# IndustriALL AI Challenge

---


## Reading Data


In [None]:
from multiprocessing import cpu_count
import os
import time
import pandas as pd
from concurrent.futures import ProcessPoolExecutor
import numpy as np
import matplotlib.pyplot as plt
import seaborn as sns
import plotly.express as px

In [None]:
DATAFOLDER = '../data/'
BASE_NAME = 'TAG_iALL_PS_'
full_csv_exists = 'full.csv' in os.listdir(DATAFOLDER)

In [None]:
if full_csv_exists:
    start_time = time.time()
    full_df = pd.read_csv('../data/full.csv')
    end_time = time.time()
    print('Elapsed time: ' + str(end_time - start_time) + ' seconds')

else:
    start_time = time.time()
    def read(file):
        if file.endswith('00.csv'):
            return None

        print('Reading file: ' + file)
        df = pd.read_csv(DATAFOLDER + file)
        df = df.set_index('timestamp')

        return df[file.split('.')[0]]

    files_to_process = [file for file in os.listdir(DATAFOLDER) if not file.endswith('00.csv')]
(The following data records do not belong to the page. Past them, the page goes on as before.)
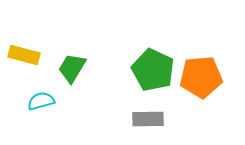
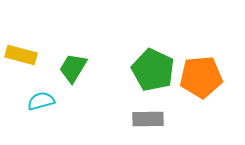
yellow rectangle: moved 3 px left
green trapezoid: moved 1 px right
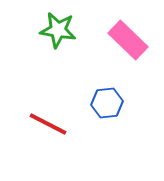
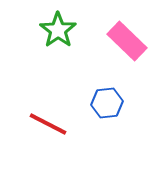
green star: rotated 27 degrees clockwise
pink rectangle: moved 1 px left, 1 px down
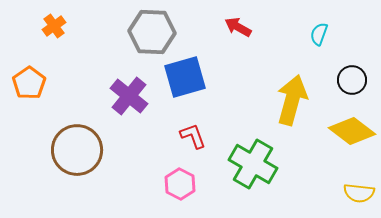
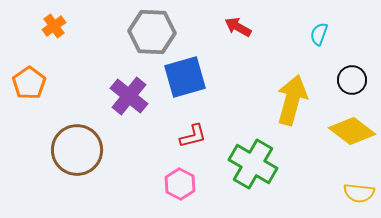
red L-shape: rotated 96 degrees clockwise
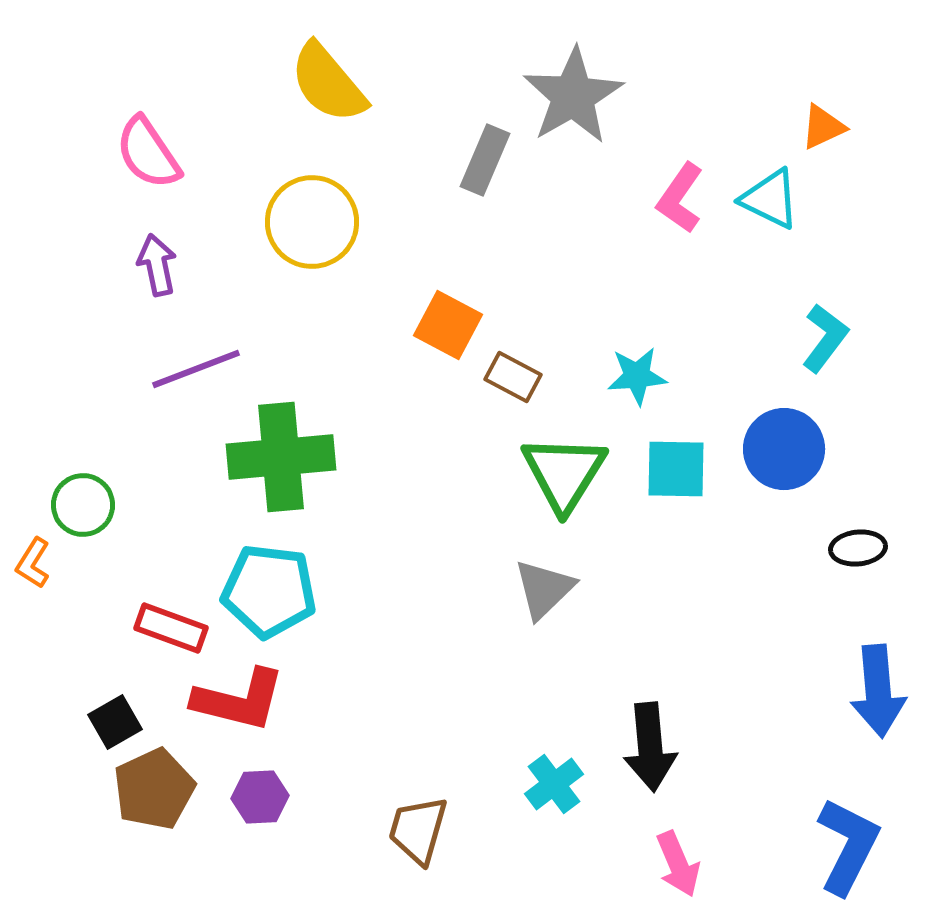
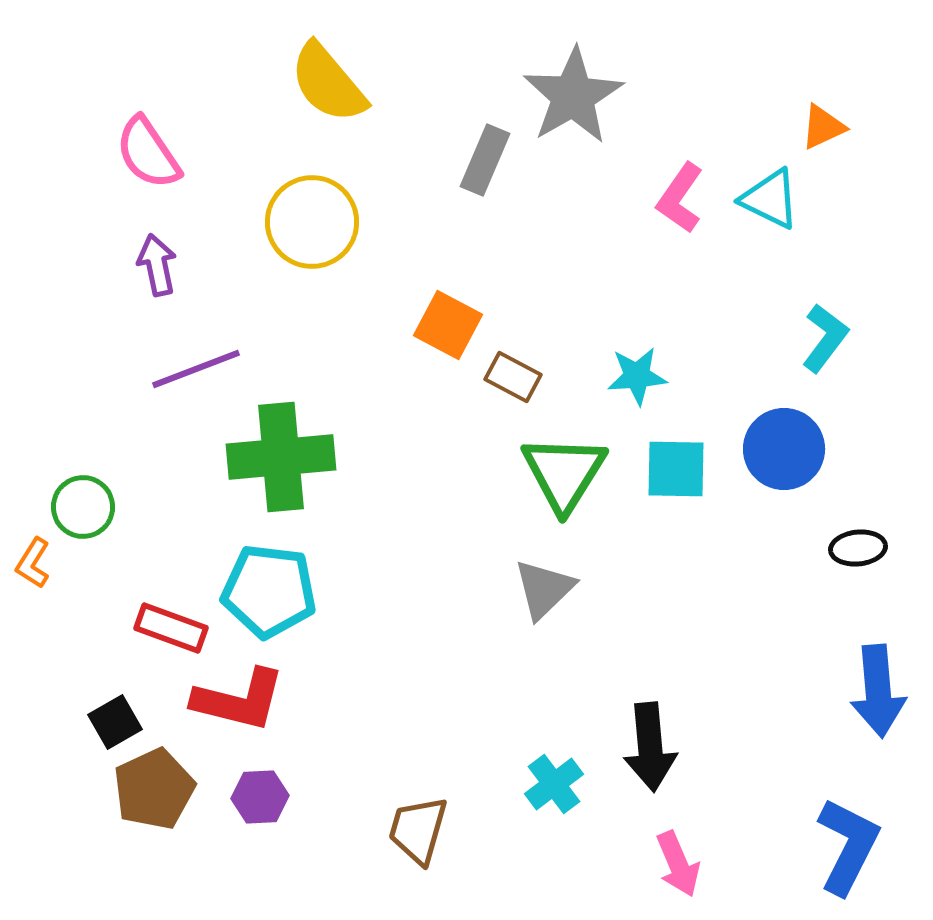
green circle: moved 2 px down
    # Use ProcessPoolExecutor for parallel processing
    with ProcessPoolExecutor(cpu_count()) as executor:
        # Map the function to process each file in parallel
        dfs = list(executor.map(read, files_to_process))

    # Create the full_df by concatenating the DataFrames
    full_df = pd.concat([pd.read_csv(DATAFOLDER + 'TAG_iALL_PS_00.csv').set_index('timestamp')] + dfs, ignore_index=False, axis=1)

    # Rename the 'target_iALL_PS' column to 'status' 
    if 'target_iALL_PS.csv' in files_to_process:
        full_df = full_df.rename(columns={'target_iALL_PS': 'status'})

    # Save the result to a CSV file
    full_df.to_csv(DATAFOLDER + 'full.csv')
    end_time = time.time()
    print('Elapsed time: ' + str(end_time - start_time) + ' seconds')
    

---

## Filtering and Cleaning Data

In [None]:
count = 0
for col in full_df.columns:
    print(f"{col} : {full_df[col].dtype}", end=" | ")
    count += 1
    if count % 5 == 0:
        print()

In [None]:
# Drop duplicates and NaNs (when all rows/columns are NaN)
full_df = full_df.drop_duplicates()
full_df = full_df.dropna(axis=1, how='all')
full_df = full_df.dropna(axis=0, how='all')
full_df = full_df.reset_index()

# Convert the timestamp column to datetime and set it as the index
full_df['timestamp'] = pd.to_datetime(full_df['timestamp'])
full_df = full_df.sort_values(by='timestamp')
full_df = full_df.reset_index()
full_df = full_df.set_index('timestamp') if 'timestamp' in full_df.columns else full_df

# Create a column with the status as a boolean (might be useful for plotting later)
full_df['status_bool'] = np.where(full_df['status'] == 'NORMAL', 0, 1)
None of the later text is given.